Glamour. Confidence (your unwillingness to let loose and embrace the joy is a clear sign of low self-esteem). Silliness. Unrepentant, unbridled escapist foolishness. Girls in stockings. And can you honestly say you have enough trumpets in your life?

So the big question is: have I been convinced? Do I now like electro swing. Well, I'll get to that.

More than just dealing with my impressions of the genre, my interactions with the electro swing community have proven to be a huge personal journey. The adulation and devotion to the world of fedoras and 4/4 sax is fierce. It got me thinking, regardless of whether or not I like electro swing. When was I last this passionate about something? I mean really, on what terms do I consume culture now? In a climate of constant commentary can enjoyment still, ever, exist in a vacuum? Have I forgotten how to get excited about art in isolation from the world around me? Has my profession, my role as an online commentator and shit-stirrer and DJ-dissector clouded my ability to simply hear something and react to it?

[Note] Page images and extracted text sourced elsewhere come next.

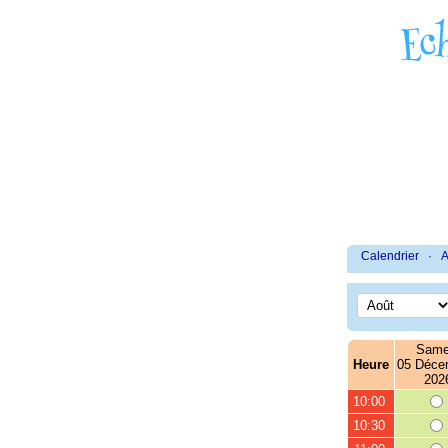
Calendrier
·
A
Same
Heure
05 Déce
202
10:00
10:30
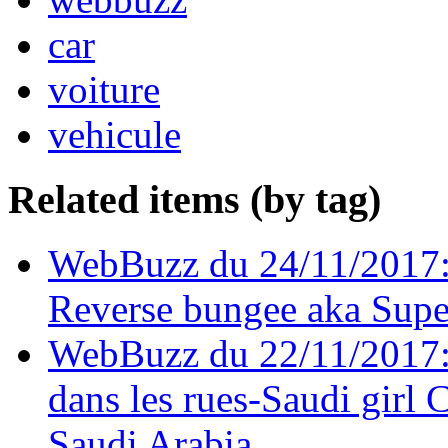
car
voiture
vehicule
Related items (by tag)
WebBuzz du 24/11/2017:
Reverse bungee aka Sup
WebBuzz du 22/11/2017:
dans les rues-Saudi girl 
Saudi Arabia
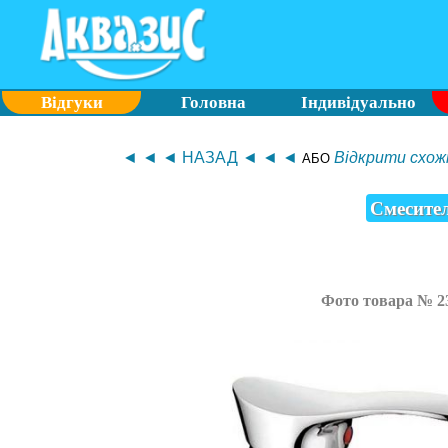
Відгуки
Головна
Індивідуально
◄ ◄ ◄ НАЗАД ◄ ◄ ◄
Відкрити схожі
АБО
Смесител
Фото товара № 2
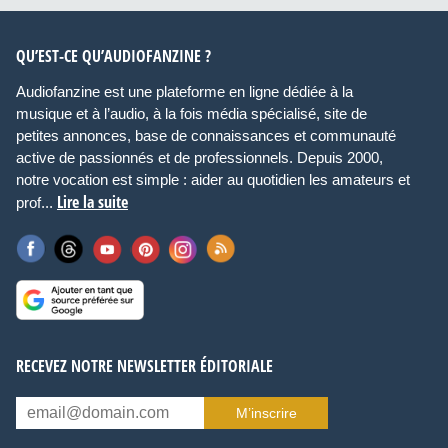
QU’EST-CE QU’AUDIOFANZINE ?
Audiofanzine est une plateforme en ligne dédiée à la
musique et à l’audio, à la fois média spécialisé, site de
petites annonces, base de connaissances et communauté
active de passionnés et de professionnels. Depuis 2000,
notre vocation est simple : aider au quotidien les amateurs et
Lire la suite
prof...
RECEVEZ NOTRE NEWSLETTER ÉDITORIALE
M’inscrire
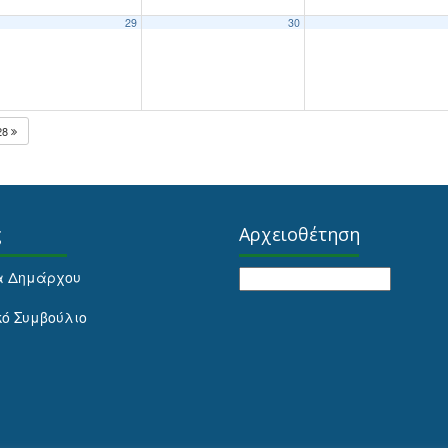
29
30
28
ς
Αρχειοθέτηση
Αρχειοθέτηση
α Δημάρχου
κό Συμβούλιο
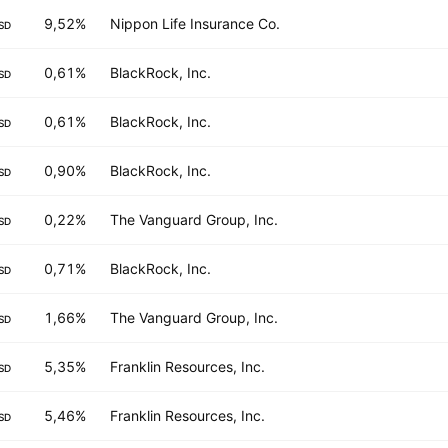
9,52%
Nippon Life Insurance Co.
SD
0,61%
BlackRock, Inc.
SD
0,61%
BlackRock, Inc.
SD
0,90%
BlackRock, Inc.
SD
0,22%
The Vanguard Group, Inc.
SD
0,71%
BlackRock, Inc.
SD
1,66%
The Vanguard Group, Inc.
SD
5,35%
Franklin Resources, Inc.
SD
5,46%
Franklin Resources, Inc.
SD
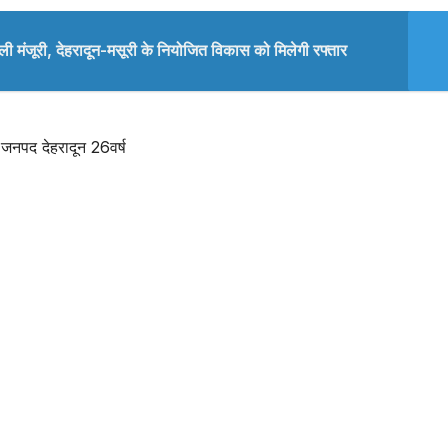
िली मंजूरी, देहरादून-मसूरी के नियोजित विकास को मिलेगी रफ्तार
 जनपद देहरादून 26वर्ष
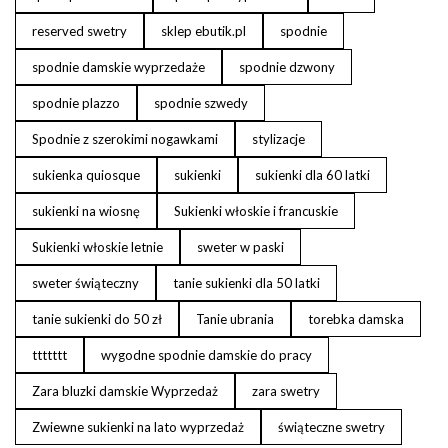
reserved swetry
sklep ebutik.pl
spodnie
spodnie damskie wyprzedaże
spodnie dzwony
spodnie plazzo
spodnie szwedy
Spodnie z szerokimi nogawkami
stylizacje
sukienka quiosque
sukienki
sukienki dla 60 latki
sukienki na wiosnę
Sukienki włoskie i francuskie
Sukienki włoskie letnie
sweter w paski
sweter świąteczny
tanie sukienki dla 50 latki
tanie sukienki do 50 zł
Tanie ubrania
torebka damska
ttttttt
wygodne spodnie damskie do pracy
Zara bluzki damskie Wyprzedaż
zara swetry
Zwiewne sukienki na lato wyprzedaż
świąteczne swetry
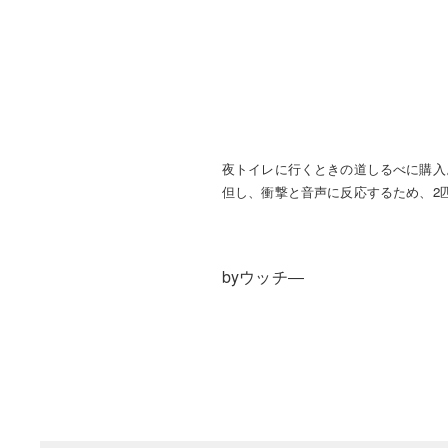
夜トイレに行くときの道しるべに購入
但し、衝撃と音声に反応するため、2
byウッチ―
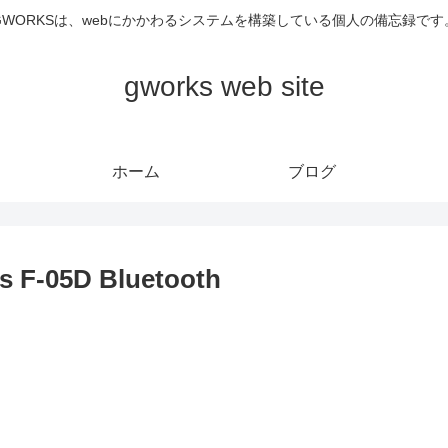
GWORKSは、webにかかわるシステムを構築している個人の備忘録です
gworks web site
ホーム
ブログ
05D Bluetooth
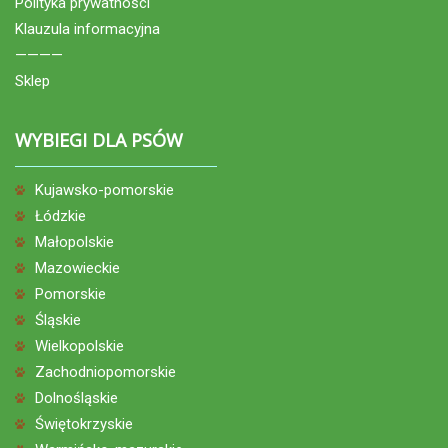
Polityka prywatności
Klauzula informacyjna
————
Sklep
WYBIEGI DLA PSÓW
Kujawsko-pomorskie
Łódzkie
Małopolskie
Mazowieckie
Pomorskie
Śląskie
Wielkopolskie
Zachodniopomorskie
Dolnośląskie
Świętokrzyskie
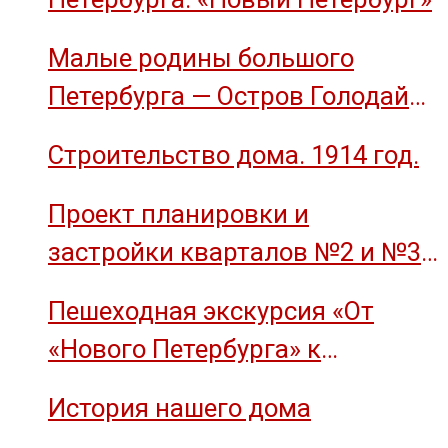
Малые родины большого
Петербурга — Остров Голодай
(остров Декабристов)
Строительство дома. 1914 год.
Проект планировки и
застройки кварталов №2 и №3
острова Декабристов, 1959 год.
Пешеходная экскурсия «От
«Нового Петербурга» к
социальному комплексу завода
История нашего дома
им. М.И. Калинина»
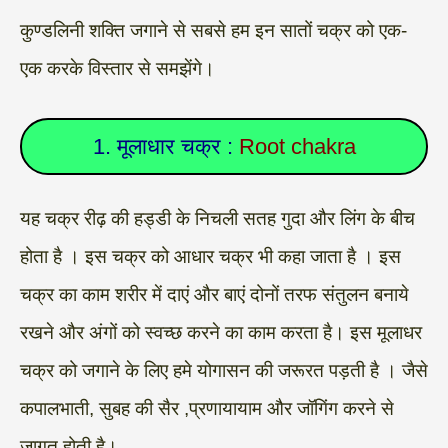
कुण्डलिनी शक्ति जगाने से सबसे हम इन सातों चक्र को एक-
एक करके विस्तार से समझेंगे।
1. मूलाधार चक्र :
Root chakra
यह चक्र रीढ़ की हड्डी के निचली सतह गुदा और लिंग के बीच
होता है । इस चक्र को आधार चक्र भी कहा जाता है । इस
चक्र का काम शरीर में दाएं और बाएं दोनों तरफ संतुलन बनाये
रखने और अंगों को स्वच्छ करने का काम करता है। इस मूलाधर
चक्र को जगाने के लिए हमे योगासन की जरूरत पड़ती है । जैसे
कपालभाती, सुबह की सैर ,प्रणायायाम और जॉगिंग करने से
जागृत होती है।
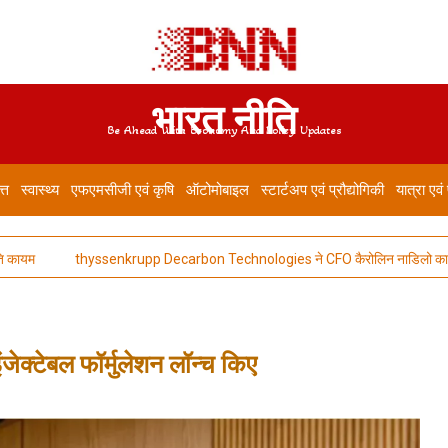
भारत नीति
Be Ahead With Economy And Policy Updates
त्त
स्वास्थ्य
एफएमसीजी एवं कृषि
ऑटोमोबाइल
स्टार्टअप एवं प्रौद्योगिकी
यात्रा एवं
म
thyssenkrupp Decarbon Technologies ने CFO कैरोलिन नाडिलो का कार्यकाल
ंजेक्टेबल फॉर्मुलेशन लॉन्च किए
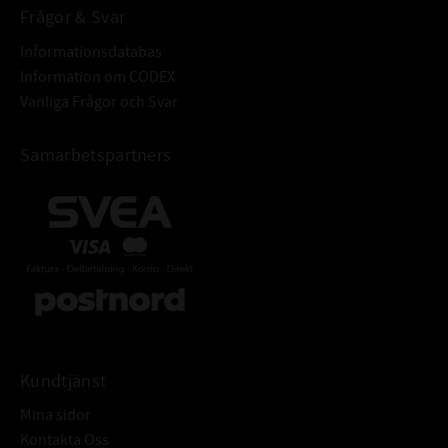
Frågor & Svar
Informationsdatabas
Information om CODEX
Vanliga Frågor och Svar
Samarbetspartners
Kundtjänst
Mina sidor
Kontakta Oss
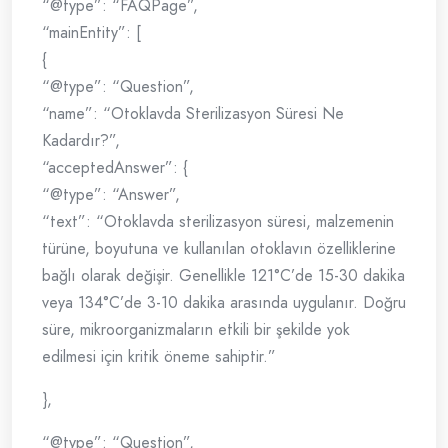
“@type”: “FAQPage”,
“mainEntity”: [
{
“@type”: “Question”,
“name”: “Otoklavda Sterilizasyon Süresi Ne
Kadardır?”,
“acceptedAnswer”: {
“@type”: “Answer”,
“text”: “Otoklavda sterilizasyon süresi, malzemenin
türüne, boyutuna ve kullanılan otoklavın özelliklerine
bağlı olarak değişir. Genellikle 121°C’de 15-30 dakika
veya 134°C’de 3-10 dakika arasında uygulanır. Doğru
süre, mikroorganizmaların etkili bir şekilde yok
edilmesi için kritik öneme sahiptir.”
},
“@type”: “Question”,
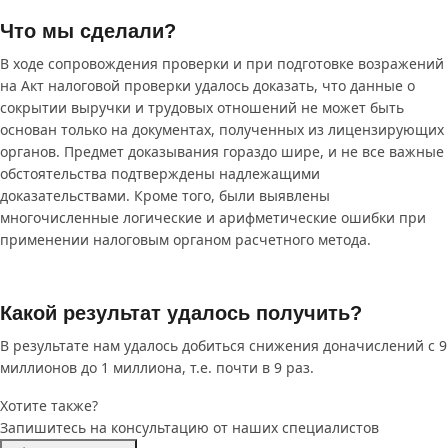
Что мы сделали?
В ходе сопровождения проверки и при подготовке возражений
на Акт налоговой проверки удалось доказать, что данные о
сокрытии выручки и трудовых отношений не может быть
основан только на документах, полученных из лицензирующих
органов. Предмет доказывания гораздо шире, и не все важные
обстоятельства подтверждены надлежащими
доказательствами. Кроме того, были выявлены
многочисленные логические и арифметические ошибки при
применении налоговым органом расчетного метода.
Какой результат удалось получить?
В результате нам удалось добиться снижения доначислений с 9
миллионов до 1 миллиона, т.е. почти в 9 раз.
Хотите также?
Запишитесь на консультацию от наших специалистов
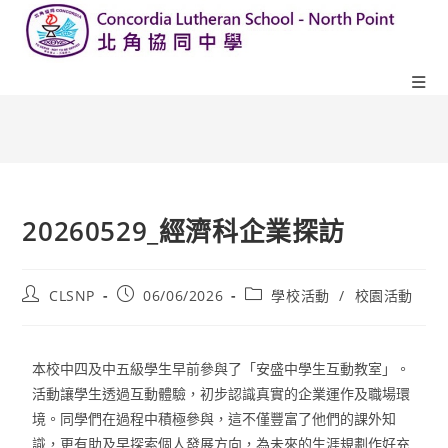
20260529_經濟科企業探訪
CLSNP
06/06/2026
學校活動
/
校園活動
本校中四及中五級學生早前參與了「安盛中學生互動教室」。
活動讓學生透過互動體驗，初步認識真實的企業運作及職場環
境。同學們在過程中積極參與，這不僅豐富了他們的課外知
識，更有助及早探索個人發展方向，為未來的生涯規劃作好充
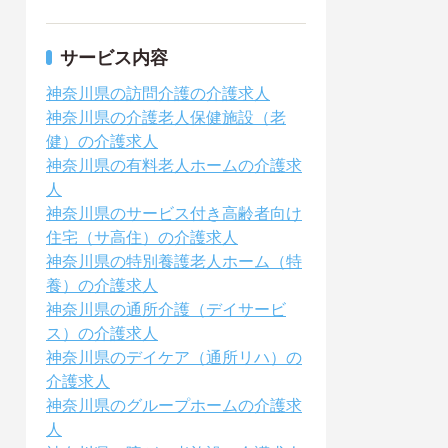
サービス内容
神奈川県の訪問介護の介護求人
神奈川県の介護老人保健施設（老
健）の介護求人
神奈川県の有料老人ホームの介護求
人
神奈川県のサービス付き高齢者向け
住宅（サ高住）の介護求人
神奈川県の特別養護老人ホーム（特
養）の介護求人
神奈川県の通所介護（デイサービ
ス）の介護求人
神奈川県のデイケア（通所リハ）の
介護求人
神奈川県のグループホームの介護求
人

I'm transported to the back of my parents red Hyundai Pony. The year is 1995. I'm four years old and chewing on the thin plastic straw of a McDonald's milkshake. We used to go to McDonald's semi-regularly when I was that age, myself, my parents and my younger brother. Now of course this would be seen as a grossly unhealthy habit, but it was an affordable option for my family and gave us an escape route just off the motorway where we could sit together as a nuclear unit and enjoy salted chips, plastic toys and each other's company away from home for an hour or so. I remember that journey home. The beige ridges of the backseat pressing patterns into my pink legs, wearing, as I was then, shorts and a polo shirt with a matching sailing boat design. I remember my mother pressing a tape of sixties music into the cassette player and I remember, among the smells of fast food and stale interiors, Donovan's "Mellow Yellow" crackling through the stereo. I remember the song. I remember the song. I remember it spreading out across the purple synapses of my blooming brain, massaging its way into the gaps, the lyrics (which I barely understood) forming bizarre, fictional definitions. I remember being young and I remember that song. Nothing else, no exterior motives. Just that song.

The electro swing community think I need to let go, to learn how to have to fun. What if they are right? What if my life is missing glamour, and girls in stockings, and fedoras? What if my dislike of electro swing is really just masking my low self esteem? What if I am just a smug cunt? But I'm scared. Without that, without being a smug cunt, what will be left? Just a boy in the back of car, chewing on a straw, listening to a song.

That being said, electro swing is still a bit naff, isn't it?